Jusqu'ici, il n'a été question que de la santé physique. Or les définitions généralement admises
de la santé (celle de l'OMS par exemple) la décrivent comme un état de bien-être physique et
mental. Socialement il est implicitement considéré que les deux vont de pair, la santé
physique impliquant comme automatiquement la santé mentale (mens sana in corpore sano).
Il n'existe, à notre connaissance, que peu d'études sur les relations entre pratiques sportives et
santé mentale au sens large du terme. Or il est certain que l'activité physique et sportive a des
relations étroites avec l'équilibre psychique, favorables lorsqu'elle permet d'évacuer les
tensions psychologiques d'une journée de travail, le stress, défavorables lorsqu'elle devient
obsessionnelle et compulsive. Une étude sur la vie quotidienne d'une équipe de coureurs à
pied amateurs participant à l'épreuve annuelle Paris-Dakar (course durant un mois, effectuée
par groupes de deux se relayant tous les 20 km jour et nuit) nous a mené à nous poser une
série de questions sur les fonctions de l'activité sportive dans l'équilibre psychologique et la
santé mentale d'un certain nombre d'entre eux. Remplir tout le temps libre par de l'activité
physique solitaire intense, éviter d'affronter des questions existentielles sur l'amour, la
sexualité, le travail, le sens de la vie, s'effondrer de de fatigue et sombrer dans un sommeil de
plomb permet de conserver un équilibre psychologique fragile. Toute rupture, toute
interruption de l'entraînement quotidien pour cause de blessure même superficielle fait
émerger des signes de déséquilibre psychologique et physiologique grave.

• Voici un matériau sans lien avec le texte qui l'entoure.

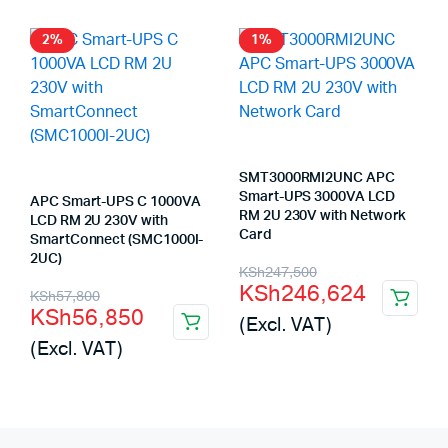
2%
1%
SMT3000RMI2UNC APC
Smart-UPS 3000VA LCD
APC Smart-UPS C 1000VA
RM 2U 230V with Network
LCD RM 2U 230V with
Card
SmartConnect (SMC1000I-
2UC)
Original
Current
KSh
247,500
KSh
246,624
Original
Current
KSh
57,800
price
price
KSh
56,850
(Excl. VAT)
price
price
was:
is:
(Excl. VAT)
was:
is:
KSh247,500.
KSh246,624.
KSh57,800.
KSh56,850.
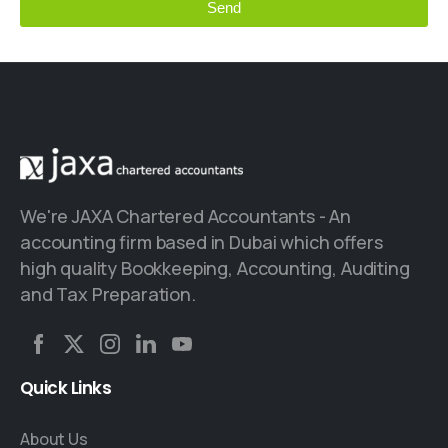
Send
This
field
should
be left
blank
We're JAXA Chartered Accountants - An
accounting firm based in Dubai which offers
high quality Bookkeeping, Accounting, Auditing
and Tax Preparation.
Quick
Links
About Us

Chaque discipline sportive contient sa définition de la santé


Nous venons de citer l'exemple de coureurs à pied amateurs (marathoniens, 100 km et plus).

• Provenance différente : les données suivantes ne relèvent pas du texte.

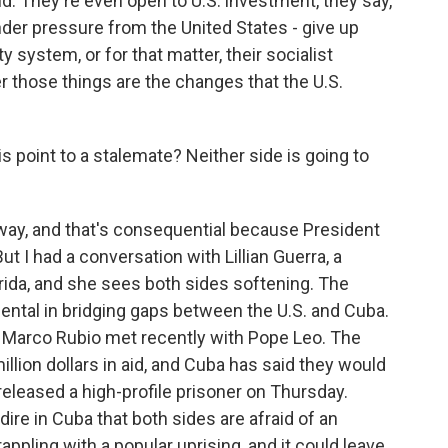
. They're even open to U.S. investment, they say,
under pressure from the United States - give up
y system, or for that matter, their socialist
er those things are the changes that the U.S.
point to a stalemate? Neither side is going to
t way, and that's consequential because President
t I had a conversation with Lillian Guerra, a
orida, and she sees both sides softening. The
ental in bridging gaps between the U.S. and Cuba.
te Marco Rubio met recently with Pope Leo. The
llion dollars in aid, and Cuba has said they would
 released a high-profile prisoner on Thursday.
 dire in Cuba that both sides are afraid of an
appling with a popular uprising, and it could leave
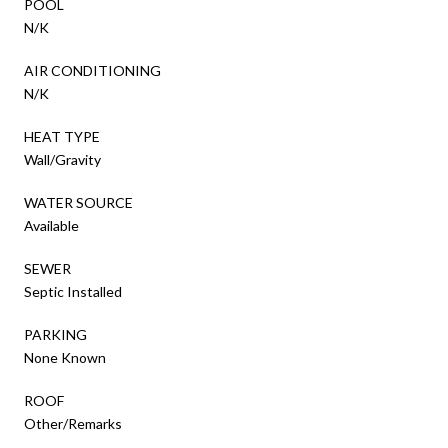
POOL
N/K
AIR CONDITIONING
N/K
HEAT TYPE
Wall/Gravity
WATER SOURCE
Available
SEWER
Septic Installed
PARKING
None Known
ROOF
Other/Remarks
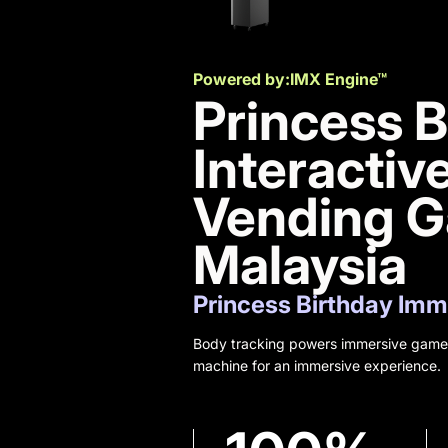
Powered by:
IMX Engine™
Princess B
Interactiv
Vending 
Malaysia
Princess Birthday Im
Body tracking powers immersive gamep
machine for an immersive experience.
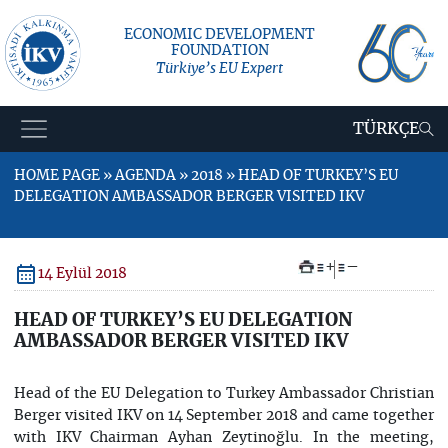
ECONOMIC DEVELOPMENT
FOUNDATION
Türkiye’s EU Expert
TÜRKÇE
HOME PAGE » AGENDA » 2018 » HEAD OF TURKEY’S EU
DELEGATION AMBASSADOR BERGER VISITED IKV
+
–
14 Eylül 2018
HEAD OF TURKEY’S EU DELEGATION
AMBASSADOR BERGER VISITED IKV
Head of the EU Delegation to Turkey Ambassador Christian
Berger visited IKV on 14 September 2018 and came together
with IKV Chairman Ayhan Zeytinoğlu. In the meeting,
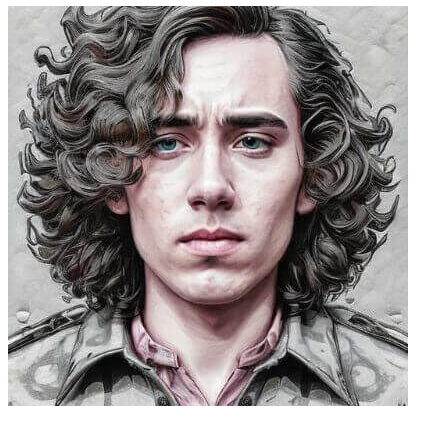
Caleb Peffer, CEO, Firecrawl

Or il est évident qu'il s'agit là d'une discipline sportive particulière, recelant sa propre
définition de «la forme», stade suprême de la santé, nécessitant des heures d'entraînement
quotidien. O' autres disciplines ont de toutes autres exigences, supposant un «état de forme»

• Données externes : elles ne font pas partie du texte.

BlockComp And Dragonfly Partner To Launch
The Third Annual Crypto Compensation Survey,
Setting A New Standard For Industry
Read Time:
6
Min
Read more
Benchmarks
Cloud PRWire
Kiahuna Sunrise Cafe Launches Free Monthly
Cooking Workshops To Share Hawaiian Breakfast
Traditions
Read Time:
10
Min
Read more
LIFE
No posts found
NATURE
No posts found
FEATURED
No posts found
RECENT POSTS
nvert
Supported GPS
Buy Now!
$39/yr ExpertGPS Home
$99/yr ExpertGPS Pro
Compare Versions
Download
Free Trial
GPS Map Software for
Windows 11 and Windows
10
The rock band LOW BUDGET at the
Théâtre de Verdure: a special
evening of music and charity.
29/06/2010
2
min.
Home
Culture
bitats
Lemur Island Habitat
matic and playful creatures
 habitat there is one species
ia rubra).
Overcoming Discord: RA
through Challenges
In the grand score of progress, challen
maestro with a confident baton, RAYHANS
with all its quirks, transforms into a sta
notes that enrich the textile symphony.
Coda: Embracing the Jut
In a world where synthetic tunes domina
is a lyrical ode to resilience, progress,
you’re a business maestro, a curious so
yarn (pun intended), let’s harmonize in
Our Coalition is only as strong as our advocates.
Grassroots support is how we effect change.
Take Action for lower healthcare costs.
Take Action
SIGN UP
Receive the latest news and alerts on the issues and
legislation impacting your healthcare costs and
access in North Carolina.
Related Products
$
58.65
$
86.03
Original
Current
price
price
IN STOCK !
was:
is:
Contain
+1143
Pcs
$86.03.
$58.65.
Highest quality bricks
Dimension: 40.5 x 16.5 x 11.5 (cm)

totalement différent, donc une autre définition de la forme suprême de la santé, sorte d'état de
grâce physique et mentale et se réfèrent à d'autres racines historiques et culturelles. L'image
du corps du coureur de fonds (musclé, sec, dépourvu de graisse), celles du lutteur (musclé,
bien en chair et massif), de l'adepte du sumo (énorme) ou du body-builder (hypermusclé,
grand, sans un gramme de graisse) supposent des disciplines de vie, des idéaux de beauté et
de laideur aux antipodes les unes des autres. L'état psychologique nécessaire aux
entraînements, les préparations mentales aux compétitions sont d'une toute autre nature. Sans
multiplier les exemples, il apparaît que chaque discipline sportive comprend implicitement ou
explicitement une définition de la santé, une conception de l'homme sain physiquement et
mentalement. Cette définition renvoie à des normes et des valeurs qui peuvent coïncider ou
entrer en contradiction avec celles de la société dans laquelle elle est pratiquée, notamment
celles concernant la santé. Autrement dit, l'apprentissage, l'entraînement, la répétition de
mouvements jusqu'à l'acquisition de la perfection, les compétitions et les affrontements
successifs supposent l'intériorisation pratique et théorique de ces normes. Et chaque discipline
suppose une modification de la représentation de soi (comme être sain ou malsain) et des
autres.

Conclusions
Ces quelques réflexions visent à montrer que sous le consensus apparent autour de la valeur
santé, les définitions qu’en donnent les différents acteurs sociaux sont loin d’être identiques.
Les recherches mériteraient d'être poussées plus loin tant du côté des définitions médicales -
prenant en compte les médecines parallèles, non-occidentales présentes dans nos sociétés -
que du côté des disciplines sportives. Ceci nous permettrait non seulement de mieux
comprendre la signification du succès de certaines médecines, de l'engouement pour certains
sports et de l'abandon d'autres, mais aussi d'approcher le noeud d'injonctions et de pratiques
contradictoires dans lequel sont pris nos corps et nos vies.